Gorete Milagres, a ovelha negra da tevê
A Globo cobra R$ 2 milhões por quebra de contrato e a comediante cria inimigos nos bastidores do SBT

Rodrigo Cardoso
de São Paulo

Quando Gorete Milagres, 35 anos, criou a personagem Filomena, a fama era um sonho distante para essa mineira de Conselheiro Lafaiete. Na época, em 1991, a comediante animava festinhas de crianças em troca de R$ 150. Hoje, como protagonista do humorístico Ô, Coitado!, que vai ao ar todas as quintas-feiras pelo SBT, Gorete chegou lá.
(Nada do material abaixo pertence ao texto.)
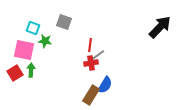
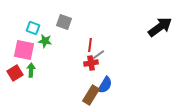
black arrow: rotated 10 degrees clockwise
O salário atual de R$ 120 mil é 50 vezes maior que há um ano e meio e está entre os maiores da emissora. No entanto, tão evidente quanto o incrível salto na carreira é a coleção de desafetos que Gorete acumulou durante a escalada. Entre outros, compõem a lista os apresentadores Carlos Alberto de Nóbrega e Hebe Camargo, o advogado Sérgio D'Antino, o ator e ex-colega Moacyr Franco, o ex-diretor Guto Franco, os humoristas Renato Aragão e Chico Anysio e a superintendente geral da Globo, Marluce Dias da Silva. "Eu não briguei com ninguém. Eles é que brigaram comigo", defende-se Gorete.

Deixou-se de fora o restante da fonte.